Coriolis Vibratory Gyroscopes (CVGs) are useful for measuring or detecting angular movement or acceleration and are based on vibrating mechanical elements which sense rotation. A resonator of a CVG is excited into vibration at its resonant frequency. The direction or orientation of vibration is somewhat dependent on rotation of the sensor so that the vibration can be analyzed to sense directional changes. An amplitude control loop is used to apply excitation energy to the resonator of the CVG and to sense the resulting vibration. A number of circuits are employed to excite the resonator to resonance and to produce an output indicative of rotational rate.
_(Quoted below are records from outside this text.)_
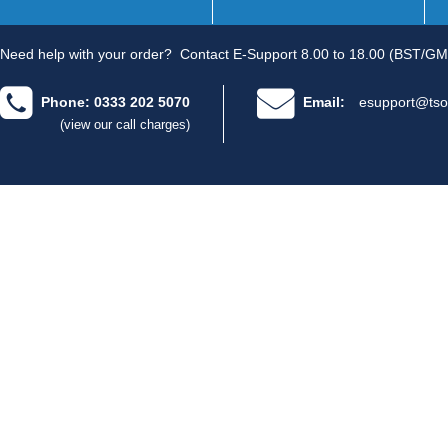
Need help with your order?
Contact E-Support 8.00 to 18.00 (BST/GM
Phone: 0333 202 5070
Email:
esupport@tso
(view our call charges)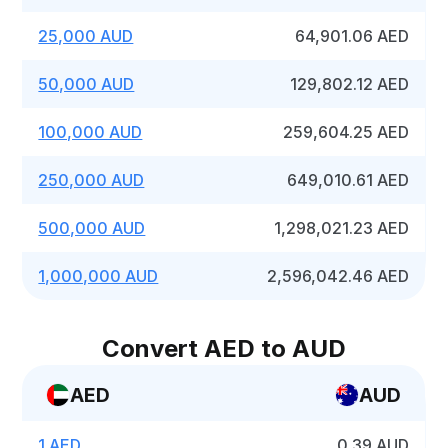
25,000 AUD
64,901.06 AED
50,000 AUD
129,802.12 AED
100,000 AUD
259,604.25 AED
250,000 AUD
649,010.61 AED
500,000 AUD
1,298,021.23 AED
1,000,000 AUD
2,596,042.46 AED
Convert AED to AUD
AED
AUD
1 AED
0.39 AUD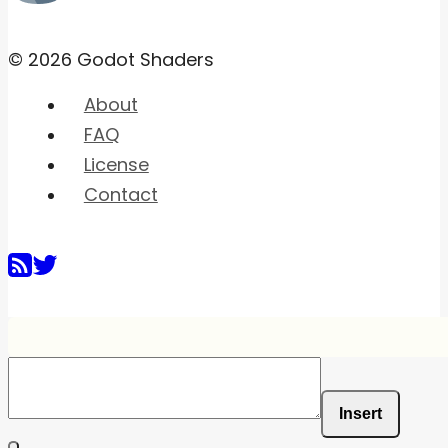
© 2026 Godot Shaders
About
FAQ
License
Contact
Insert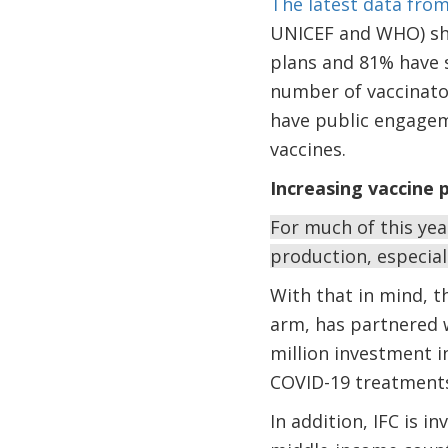
The latest data fro
UNICEF and WHO) sho
plans and 81% have s
number of vaccinator
have public engagem
vaccines.
Increasing vaccine p
For much of this ye
production, especial
With that in mind, t
arm, has partnered 
million investment i
COVID-19 treatments,
In addition, IFC is i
In certain CVGs, an amplitude control loop includes a low impedance buffer that extracts the charge from one or more capacitive pickoffs of a vibratory gyroscope to measure the amplitude of the resonator vibration. The resonator vibration responds to the amplitude of a drive signal supplied to one or more forcer electrodes to induce vibration in the gyroscope resonator. Capacitive pickoffs may be used to measure the vibratory displacement of the resonator through the electrical charge they produce. The charge from the capacitive pickoff(s) is transferred to an integration capacitor (CF) where the charge is converted to an output voltage. That output voltage is sampled and, for the anti-nodal channels, is used to measure the amplitude of the resonator vibration. A controller adjusts the drive amplitude to maintain the measured vibration amplitude at a predetermined value. Also, by measuring both in-phase and quadrature components of the anti-nodal signal, it is possible to determine frequency error (i.e. deviation between the excitation frequency and the resonant frequency). A controller can then use this information to correct the frequency and ensure the drive tracks the resonant frequency of the CVG.
The output voltage from the integration capacitor (CF) is demodulated and provided to a summer which summed in an amplitude reference signal to produce an error signal. However, the gyro scale factor (which depends on the sensor vibration amplitude) is highly sensitive to the integration capacitor in the low-Z buffer circuit. If the capacitor CF varies, then for a given vibratory displacement, the voltage generated by the buffer will vary in inverse proportion to CF. The controller only has access to the voltage, thus by maintaining constant voltage amplitude, the true vibratory amplitude will in fact vary proportionally with the value of CF. Since the scale factor of the gyro depends directly on the vibratory amplitude, the scale factor accuracy is impacted. Also, the value of CF is small and therefore susceptible to many parasitic effects.